Work instructions:
Copy each line of the data that has "integrity" in it.

Extracted information:

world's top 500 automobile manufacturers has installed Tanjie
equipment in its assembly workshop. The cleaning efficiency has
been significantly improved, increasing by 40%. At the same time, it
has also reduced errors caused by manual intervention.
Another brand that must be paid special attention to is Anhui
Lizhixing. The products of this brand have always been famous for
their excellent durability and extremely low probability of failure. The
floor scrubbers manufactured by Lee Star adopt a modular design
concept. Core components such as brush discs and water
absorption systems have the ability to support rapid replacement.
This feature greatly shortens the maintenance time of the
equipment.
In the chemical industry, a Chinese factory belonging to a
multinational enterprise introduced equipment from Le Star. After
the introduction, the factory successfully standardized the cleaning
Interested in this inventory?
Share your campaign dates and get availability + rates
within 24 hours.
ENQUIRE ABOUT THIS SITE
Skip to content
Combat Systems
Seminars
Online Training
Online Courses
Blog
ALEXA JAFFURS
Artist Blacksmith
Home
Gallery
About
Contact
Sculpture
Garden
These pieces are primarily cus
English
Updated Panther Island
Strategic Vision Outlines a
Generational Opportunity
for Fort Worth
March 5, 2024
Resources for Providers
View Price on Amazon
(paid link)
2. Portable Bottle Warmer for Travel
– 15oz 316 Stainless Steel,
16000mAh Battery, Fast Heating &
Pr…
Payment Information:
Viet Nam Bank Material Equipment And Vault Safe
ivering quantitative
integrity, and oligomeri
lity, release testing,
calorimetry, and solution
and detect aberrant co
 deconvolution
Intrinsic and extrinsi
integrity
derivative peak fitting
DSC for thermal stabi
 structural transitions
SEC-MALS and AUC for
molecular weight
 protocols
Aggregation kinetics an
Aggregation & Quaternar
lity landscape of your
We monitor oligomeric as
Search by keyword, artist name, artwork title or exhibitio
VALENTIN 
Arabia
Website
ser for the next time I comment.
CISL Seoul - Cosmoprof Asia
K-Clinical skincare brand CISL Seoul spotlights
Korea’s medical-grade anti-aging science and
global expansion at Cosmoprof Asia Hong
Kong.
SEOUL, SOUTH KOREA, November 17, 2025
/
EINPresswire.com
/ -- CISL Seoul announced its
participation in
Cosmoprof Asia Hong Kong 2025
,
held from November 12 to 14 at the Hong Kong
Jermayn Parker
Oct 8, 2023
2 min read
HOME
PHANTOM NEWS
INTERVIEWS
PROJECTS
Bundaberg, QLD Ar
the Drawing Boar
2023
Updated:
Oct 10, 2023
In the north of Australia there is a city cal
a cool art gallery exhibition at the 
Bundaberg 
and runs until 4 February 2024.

Answer section:
integrity, and oligomeri
integrity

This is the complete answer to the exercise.